-- LISTED RECORDS --

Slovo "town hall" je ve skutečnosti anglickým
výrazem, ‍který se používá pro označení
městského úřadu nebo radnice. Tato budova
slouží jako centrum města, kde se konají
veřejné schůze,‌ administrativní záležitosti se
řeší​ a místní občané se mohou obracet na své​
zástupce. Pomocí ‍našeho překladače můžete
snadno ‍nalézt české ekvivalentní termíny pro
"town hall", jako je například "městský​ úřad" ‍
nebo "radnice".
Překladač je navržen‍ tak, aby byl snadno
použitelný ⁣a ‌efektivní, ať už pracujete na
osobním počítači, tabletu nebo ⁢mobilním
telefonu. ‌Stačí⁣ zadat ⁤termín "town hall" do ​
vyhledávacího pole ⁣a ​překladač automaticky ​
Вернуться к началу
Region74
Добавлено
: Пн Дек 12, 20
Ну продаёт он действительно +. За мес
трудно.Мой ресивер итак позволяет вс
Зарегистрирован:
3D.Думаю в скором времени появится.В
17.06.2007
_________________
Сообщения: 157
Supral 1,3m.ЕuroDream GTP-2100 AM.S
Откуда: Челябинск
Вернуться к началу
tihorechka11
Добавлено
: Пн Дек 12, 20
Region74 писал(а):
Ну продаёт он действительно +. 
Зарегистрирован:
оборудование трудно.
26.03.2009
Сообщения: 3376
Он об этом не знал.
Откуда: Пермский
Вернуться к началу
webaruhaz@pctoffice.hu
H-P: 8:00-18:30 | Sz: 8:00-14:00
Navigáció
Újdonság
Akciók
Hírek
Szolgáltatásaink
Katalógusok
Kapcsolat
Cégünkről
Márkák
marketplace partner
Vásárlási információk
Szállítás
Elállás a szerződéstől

-- TASK REQUIREMENTS --
Transcription of the listing must be exact and complete.

-- SOLUTION TO THE EXERCISE --
Slovo "town hall" je ve skutečnosti anglickým
výrazem, ‍který se používá pro označení
městského úřadu nebo radnice. Tato budova
slouží jako centrum města, kde se konají
veřejné schůze,‌ administrativní záležitosti se
řeší​ a místní občané se mohou obracet na své​
zástupce. Pomocí ‍našeho překladače můžete
snadno ‍nalézt české ekvivalentní termíny pro
"town hall", jako je například "městský​ úřad" ‍
nebo "radnice".
Překladač je navržen‍ tak, aby byl snadno
použitelný ⁣a ‌efektivní, ať už pracujete na
osobním počítači, tabletu nebo ⁢mobilním
telefonu. ‌Stačí⁣ zadat ⁤termín "town hall" do ​
vyhledávacího pole ⁣a ​překladač automaticky ​
Вернуться к началу
Region74
Добавлено
: Пн Дек 12, 20
Ну продаёт он действительно +. За мес
трудно.Мой ресивер итак позволяет вс
Зарегистрирован:
3D.Думаю в скором времени появится.В
17.06.2007
_________________
Сообщения: 157
Supral 1,3m.ЕuroDream GTP-2100 AM.S
Откуда: Челябинск
Вернуться к началу
tihorechka11
Добавлено
: Пн Дек 12, 20
Region74 писал(а):
Ну продаёт он действительно +. 
Зарегистрирован:
оборудование трудно.
26.03.2009
Сообщения: 3376
Он об этом не знал.
Откуда: Пермский
Вернуться к началу
webaruhaz@pctoffice.hu
H-P: 8:00-18:30 | Sz: 8:00-14:00
Navigáció
Újdonság
Akciók
Hírek
Szolgáltatásaink
Katalógusok
Kapcsolat
Cégünkről
Márkák
marketplace partner
Vásárlási információk
Szállítás
Elállás a szerződéstől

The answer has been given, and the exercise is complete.